Design tips for effective mobile viewing
Here are specific design suggestions, but keep in mind that your success will depend upon your specific system, and which features you can and can’t control.
■ Think SIMPLE. This is particularly important for graphics. A gorgeous photo that looks great on your desktop monitor may turn into a muddy mess on the phone. Plus, the print overlay over the same photo may be unreadable.
Graphics — and the words on them — must be super-simple in order to be useful on mobile devices. The message must be readable at small sizes.
If you are designing web graphics with Canva (and I highly recommend it), shrink it down (using the little slider on the bottom right of your canvas) periodically as you work to make sure your image is clear and readable at a small size.
■ Think SMALL. For faster, more efficient sites both on your desktop and mobile versions, you want your images to be as small as possible. This can be a challenge especially for PNG images, which is the recommended graphics format for the higher resolution images on mobile devices. Though the resolution is great, PNGs are many times larger than JPEG images.
The solution is to use a compression program that shrinks them down significantly. Tinypng is a site everyone can use. It compresses both png and jpeg files. WordPress has a fantastic plugin that will do the compression for you automatically.
■ Make links big enough for big fingers. One of the most frustrating things for mobile devices is that the links may be one tiny, underlined word and very difficult to hit exactly. If possible, use an icon or image. Even making a link in BOLD CAPS gives users a bigger target to hit quickly with their thumb.

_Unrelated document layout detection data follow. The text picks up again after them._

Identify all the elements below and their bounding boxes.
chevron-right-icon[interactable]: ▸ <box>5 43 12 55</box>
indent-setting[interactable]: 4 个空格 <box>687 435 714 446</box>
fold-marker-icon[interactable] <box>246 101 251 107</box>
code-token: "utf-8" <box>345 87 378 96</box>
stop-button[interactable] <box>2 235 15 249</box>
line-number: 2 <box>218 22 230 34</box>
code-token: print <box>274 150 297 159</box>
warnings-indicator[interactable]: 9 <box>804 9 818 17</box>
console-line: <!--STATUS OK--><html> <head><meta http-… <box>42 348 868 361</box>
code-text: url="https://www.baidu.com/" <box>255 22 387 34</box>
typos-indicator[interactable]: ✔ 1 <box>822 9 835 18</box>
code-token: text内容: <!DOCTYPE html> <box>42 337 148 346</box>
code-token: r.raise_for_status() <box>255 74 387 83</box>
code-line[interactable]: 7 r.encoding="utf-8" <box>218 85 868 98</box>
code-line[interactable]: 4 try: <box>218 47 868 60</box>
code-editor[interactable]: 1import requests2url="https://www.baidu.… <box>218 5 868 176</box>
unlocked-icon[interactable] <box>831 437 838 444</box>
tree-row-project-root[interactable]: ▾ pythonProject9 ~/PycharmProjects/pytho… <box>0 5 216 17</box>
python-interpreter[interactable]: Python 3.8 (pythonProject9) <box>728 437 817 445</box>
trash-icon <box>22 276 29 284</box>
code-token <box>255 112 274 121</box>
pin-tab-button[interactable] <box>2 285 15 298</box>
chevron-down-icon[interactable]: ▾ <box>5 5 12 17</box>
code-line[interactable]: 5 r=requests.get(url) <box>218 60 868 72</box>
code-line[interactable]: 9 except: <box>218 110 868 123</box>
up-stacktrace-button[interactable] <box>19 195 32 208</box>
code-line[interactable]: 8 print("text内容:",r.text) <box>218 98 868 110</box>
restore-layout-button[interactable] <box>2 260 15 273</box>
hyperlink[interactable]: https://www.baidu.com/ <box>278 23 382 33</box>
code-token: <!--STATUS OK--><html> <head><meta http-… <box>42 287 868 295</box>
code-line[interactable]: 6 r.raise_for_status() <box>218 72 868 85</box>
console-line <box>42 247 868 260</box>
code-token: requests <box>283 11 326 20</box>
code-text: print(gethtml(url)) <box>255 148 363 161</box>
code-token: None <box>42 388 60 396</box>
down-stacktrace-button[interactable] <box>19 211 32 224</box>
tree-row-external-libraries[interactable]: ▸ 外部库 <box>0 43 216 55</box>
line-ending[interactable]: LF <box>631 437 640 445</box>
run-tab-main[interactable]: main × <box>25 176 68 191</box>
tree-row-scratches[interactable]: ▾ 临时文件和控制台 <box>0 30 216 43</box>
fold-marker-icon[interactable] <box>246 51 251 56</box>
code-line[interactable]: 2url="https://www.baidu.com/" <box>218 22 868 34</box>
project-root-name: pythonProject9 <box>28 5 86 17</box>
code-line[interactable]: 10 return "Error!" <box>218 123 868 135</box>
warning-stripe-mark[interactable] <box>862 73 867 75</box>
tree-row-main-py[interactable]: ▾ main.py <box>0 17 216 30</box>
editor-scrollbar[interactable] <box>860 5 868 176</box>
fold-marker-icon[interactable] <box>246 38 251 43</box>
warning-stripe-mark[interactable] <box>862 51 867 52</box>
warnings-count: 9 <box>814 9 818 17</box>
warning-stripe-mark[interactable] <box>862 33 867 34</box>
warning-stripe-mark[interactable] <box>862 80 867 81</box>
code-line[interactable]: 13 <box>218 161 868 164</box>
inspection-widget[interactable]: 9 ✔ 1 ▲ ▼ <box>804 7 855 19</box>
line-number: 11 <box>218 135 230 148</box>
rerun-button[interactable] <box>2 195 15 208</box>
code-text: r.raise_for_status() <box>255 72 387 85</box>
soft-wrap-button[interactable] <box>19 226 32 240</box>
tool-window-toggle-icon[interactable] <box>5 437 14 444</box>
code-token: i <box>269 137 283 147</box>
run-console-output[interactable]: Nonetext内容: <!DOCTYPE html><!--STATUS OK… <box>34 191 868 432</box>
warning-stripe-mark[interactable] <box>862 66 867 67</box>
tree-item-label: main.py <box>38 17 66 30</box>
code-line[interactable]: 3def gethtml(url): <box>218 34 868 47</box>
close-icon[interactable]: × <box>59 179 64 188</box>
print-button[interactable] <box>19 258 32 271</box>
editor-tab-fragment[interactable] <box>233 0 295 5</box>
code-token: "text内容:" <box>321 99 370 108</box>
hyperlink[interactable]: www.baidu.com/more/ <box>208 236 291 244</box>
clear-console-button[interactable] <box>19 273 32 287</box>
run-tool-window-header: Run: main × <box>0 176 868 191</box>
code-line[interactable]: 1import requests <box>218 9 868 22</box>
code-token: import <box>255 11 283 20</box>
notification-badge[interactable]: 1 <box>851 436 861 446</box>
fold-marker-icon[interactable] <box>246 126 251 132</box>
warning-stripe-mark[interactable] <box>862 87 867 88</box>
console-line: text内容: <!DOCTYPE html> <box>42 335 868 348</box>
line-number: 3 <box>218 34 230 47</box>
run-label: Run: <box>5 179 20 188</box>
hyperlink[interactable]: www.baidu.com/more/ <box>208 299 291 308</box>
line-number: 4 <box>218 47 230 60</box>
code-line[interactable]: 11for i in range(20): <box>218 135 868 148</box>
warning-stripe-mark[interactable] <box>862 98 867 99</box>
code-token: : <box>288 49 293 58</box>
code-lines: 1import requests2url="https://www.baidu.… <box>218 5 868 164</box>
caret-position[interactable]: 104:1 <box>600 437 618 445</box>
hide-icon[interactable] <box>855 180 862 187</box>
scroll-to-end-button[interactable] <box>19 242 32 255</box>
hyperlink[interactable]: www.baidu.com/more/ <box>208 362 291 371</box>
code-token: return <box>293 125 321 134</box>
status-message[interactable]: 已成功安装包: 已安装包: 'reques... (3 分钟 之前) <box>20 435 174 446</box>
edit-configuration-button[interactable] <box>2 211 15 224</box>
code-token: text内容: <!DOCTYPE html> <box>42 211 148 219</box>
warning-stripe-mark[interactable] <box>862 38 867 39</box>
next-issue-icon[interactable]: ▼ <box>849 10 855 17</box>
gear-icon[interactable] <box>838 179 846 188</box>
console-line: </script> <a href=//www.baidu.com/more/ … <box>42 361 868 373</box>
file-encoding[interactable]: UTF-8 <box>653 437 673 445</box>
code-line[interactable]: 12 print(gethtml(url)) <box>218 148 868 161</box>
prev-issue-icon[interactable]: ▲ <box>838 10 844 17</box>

If you have a choice, stick with simple, sans serif typefaces. Don’t get fancy with your type choices, if you have a choice. Go for clean and clear. Get variation from using point size, bold and italic consistently. Arial, Avenir, Roboto or Helvetica are some recommended choices, with Open Sans and Lato being two newer ones. My website uses Lato and I love its clean, readable look.
Continue improving, tweaking the versions of your site Making certain that both the desktop and mobile versions of your site work well is a continuing challenge, but also a great way to be obedient to the biblical goal of “being all things to all people that we might win some” (1 Cor. 9:22).